An example of mantle stripping via collision in our own Solar System is the planet Mercury. By mass, Mercury is 70 percent iron and 30 percent silicate, while the Earth is one-third iron and two-thirds silicates and other materials. Proportional to its mass, Mercury has a higher iron content than any other planet in the Solar System. It is currently theorized that Mercury was initially over twice its current mass with an iron core and a substantial silicate mantle. A large object, roughly one-third Mercury’s current mass, struck the planet and stripped away much of the planet’s original crust and silicate mantle, leaving behind the iron core together with a thin layer of the original crust and silicate mantle.

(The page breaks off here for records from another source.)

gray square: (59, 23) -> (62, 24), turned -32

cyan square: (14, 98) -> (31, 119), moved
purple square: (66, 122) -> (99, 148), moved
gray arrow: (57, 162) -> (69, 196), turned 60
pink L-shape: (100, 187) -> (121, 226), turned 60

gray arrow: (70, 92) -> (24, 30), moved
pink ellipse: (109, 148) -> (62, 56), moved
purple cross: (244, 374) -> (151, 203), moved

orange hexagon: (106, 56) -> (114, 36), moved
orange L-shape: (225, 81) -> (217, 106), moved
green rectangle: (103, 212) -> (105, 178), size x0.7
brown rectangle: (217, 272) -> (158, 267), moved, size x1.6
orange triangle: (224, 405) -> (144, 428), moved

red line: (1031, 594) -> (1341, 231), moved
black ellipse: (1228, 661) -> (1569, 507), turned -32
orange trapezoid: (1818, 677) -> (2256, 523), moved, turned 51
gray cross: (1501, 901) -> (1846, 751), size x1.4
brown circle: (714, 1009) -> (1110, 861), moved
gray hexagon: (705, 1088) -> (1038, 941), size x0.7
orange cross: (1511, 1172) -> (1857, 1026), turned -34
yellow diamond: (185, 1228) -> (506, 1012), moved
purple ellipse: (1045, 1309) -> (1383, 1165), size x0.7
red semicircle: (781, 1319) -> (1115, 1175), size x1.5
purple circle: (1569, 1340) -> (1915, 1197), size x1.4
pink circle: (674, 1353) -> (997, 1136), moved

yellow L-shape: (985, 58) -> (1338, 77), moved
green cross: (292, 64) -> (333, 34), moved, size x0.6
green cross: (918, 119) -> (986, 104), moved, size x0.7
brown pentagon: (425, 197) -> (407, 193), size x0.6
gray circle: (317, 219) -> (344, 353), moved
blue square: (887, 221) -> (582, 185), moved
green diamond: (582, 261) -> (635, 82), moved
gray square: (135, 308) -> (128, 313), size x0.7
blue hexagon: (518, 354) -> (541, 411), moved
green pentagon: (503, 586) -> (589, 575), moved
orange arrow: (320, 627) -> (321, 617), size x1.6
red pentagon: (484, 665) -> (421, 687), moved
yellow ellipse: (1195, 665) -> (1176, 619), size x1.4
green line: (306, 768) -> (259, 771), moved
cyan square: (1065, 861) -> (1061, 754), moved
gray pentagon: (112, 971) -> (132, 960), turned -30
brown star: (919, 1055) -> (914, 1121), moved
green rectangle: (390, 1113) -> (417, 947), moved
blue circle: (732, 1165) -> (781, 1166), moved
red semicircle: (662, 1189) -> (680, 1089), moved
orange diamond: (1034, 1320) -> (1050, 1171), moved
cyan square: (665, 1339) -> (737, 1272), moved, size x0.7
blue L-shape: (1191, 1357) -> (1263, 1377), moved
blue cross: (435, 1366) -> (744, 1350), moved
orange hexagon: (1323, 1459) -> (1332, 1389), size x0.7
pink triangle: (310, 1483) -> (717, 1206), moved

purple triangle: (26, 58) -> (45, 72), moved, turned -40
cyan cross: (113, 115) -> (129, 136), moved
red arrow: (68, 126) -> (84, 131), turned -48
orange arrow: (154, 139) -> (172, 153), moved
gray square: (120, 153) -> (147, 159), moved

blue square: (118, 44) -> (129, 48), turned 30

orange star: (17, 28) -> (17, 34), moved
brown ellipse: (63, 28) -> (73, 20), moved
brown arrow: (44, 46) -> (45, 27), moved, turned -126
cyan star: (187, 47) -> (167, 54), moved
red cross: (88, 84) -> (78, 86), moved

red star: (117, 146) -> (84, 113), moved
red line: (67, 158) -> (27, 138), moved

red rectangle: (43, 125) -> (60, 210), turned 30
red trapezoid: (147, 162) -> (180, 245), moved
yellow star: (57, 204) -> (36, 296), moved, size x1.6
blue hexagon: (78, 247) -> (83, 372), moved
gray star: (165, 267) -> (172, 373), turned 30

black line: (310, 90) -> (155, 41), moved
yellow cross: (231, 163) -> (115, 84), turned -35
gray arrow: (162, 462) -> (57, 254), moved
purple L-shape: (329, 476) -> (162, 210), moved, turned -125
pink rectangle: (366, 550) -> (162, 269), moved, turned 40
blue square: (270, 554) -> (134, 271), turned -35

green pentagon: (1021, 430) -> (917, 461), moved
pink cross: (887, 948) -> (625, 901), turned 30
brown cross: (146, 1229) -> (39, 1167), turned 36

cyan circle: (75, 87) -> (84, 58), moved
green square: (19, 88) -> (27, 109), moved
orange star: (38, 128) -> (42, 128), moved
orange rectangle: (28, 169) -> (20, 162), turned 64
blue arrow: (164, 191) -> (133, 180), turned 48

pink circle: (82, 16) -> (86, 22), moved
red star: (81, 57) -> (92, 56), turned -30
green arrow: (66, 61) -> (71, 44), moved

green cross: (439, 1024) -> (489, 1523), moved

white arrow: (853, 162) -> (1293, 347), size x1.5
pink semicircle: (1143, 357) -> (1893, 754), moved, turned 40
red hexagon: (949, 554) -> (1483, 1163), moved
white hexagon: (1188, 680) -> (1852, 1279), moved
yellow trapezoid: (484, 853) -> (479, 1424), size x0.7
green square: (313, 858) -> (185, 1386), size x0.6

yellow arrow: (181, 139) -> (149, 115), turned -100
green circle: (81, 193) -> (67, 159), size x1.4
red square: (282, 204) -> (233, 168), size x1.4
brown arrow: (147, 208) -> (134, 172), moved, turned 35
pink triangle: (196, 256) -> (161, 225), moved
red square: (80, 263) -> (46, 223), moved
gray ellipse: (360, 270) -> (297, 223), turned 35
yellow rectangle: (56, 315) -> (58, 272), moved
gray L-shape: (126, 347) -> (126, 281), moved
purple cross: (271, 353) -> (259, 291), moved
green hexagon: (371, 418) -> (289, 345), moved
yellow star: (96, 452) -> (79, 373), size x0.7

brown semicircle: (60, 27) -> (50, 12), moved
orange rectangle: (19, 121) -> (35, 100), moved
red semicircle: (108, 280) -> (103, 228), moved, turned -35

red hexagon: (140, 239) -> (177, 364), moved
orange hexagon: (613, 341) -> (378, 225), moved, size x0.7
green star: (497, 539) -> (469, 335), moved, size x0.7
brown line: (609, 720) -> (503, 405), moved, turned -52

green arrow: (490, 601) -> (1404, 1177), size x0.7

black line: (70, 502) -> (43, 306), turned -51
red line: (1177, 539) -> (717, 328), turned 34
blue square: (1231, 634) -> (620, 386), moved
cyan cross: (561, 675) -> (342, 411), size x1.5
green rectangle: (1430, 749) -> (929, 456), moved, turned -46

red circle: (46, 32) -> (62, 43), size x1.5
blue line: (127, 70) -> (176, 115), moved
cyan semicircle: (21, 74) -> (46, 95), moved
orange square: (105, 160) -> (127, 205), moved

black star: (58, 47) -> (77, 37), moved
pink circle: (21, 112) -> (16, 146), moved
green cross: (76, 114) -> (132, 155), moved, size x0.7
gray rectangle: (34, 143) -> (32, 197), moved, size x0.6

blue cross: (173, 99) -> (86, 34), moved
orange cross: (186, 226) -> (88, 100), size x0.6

The conclusions derived from this paper show that the collision stripping of mantle material is an effective mechanism in producing a super-Earth with a higher mean density by increasing the iron mass fraction. It is easier for the collision stripping of mantle material for a lower mass super-Earth to produce a large iron mass fraction as compared to a higher mass super-Earth.
However, even with the most extreme impact conditions, the collision stripping of mantle material from a super-Earth is still unable to produce anything close to a pure iron planet. The maximum mass of a super-Earth with over 70 percent iron by mass is most probably 5 Earth masses since its formation via the stripping of its silicate mantle by a giant impact requires an initial object of 10 Earth masses. The maximum mass of a super-Earth is expected to be around 10 times the mass of the Earth since a more massive planet will probably undergo runaway growth via accretion of hydrogen-helium gas and become an even more massive gas giant planet.
NASA’s Kepler space telescope is expected to find a few hundred planets in the super-Earth mass regime and a sample of them will probably have masses too large for their observed diameters based on standard planet formation. The formation of such dense “cannonball” super-Earths can then be explained by the collision stripping of mantle material to produce a larger iron mass fraction.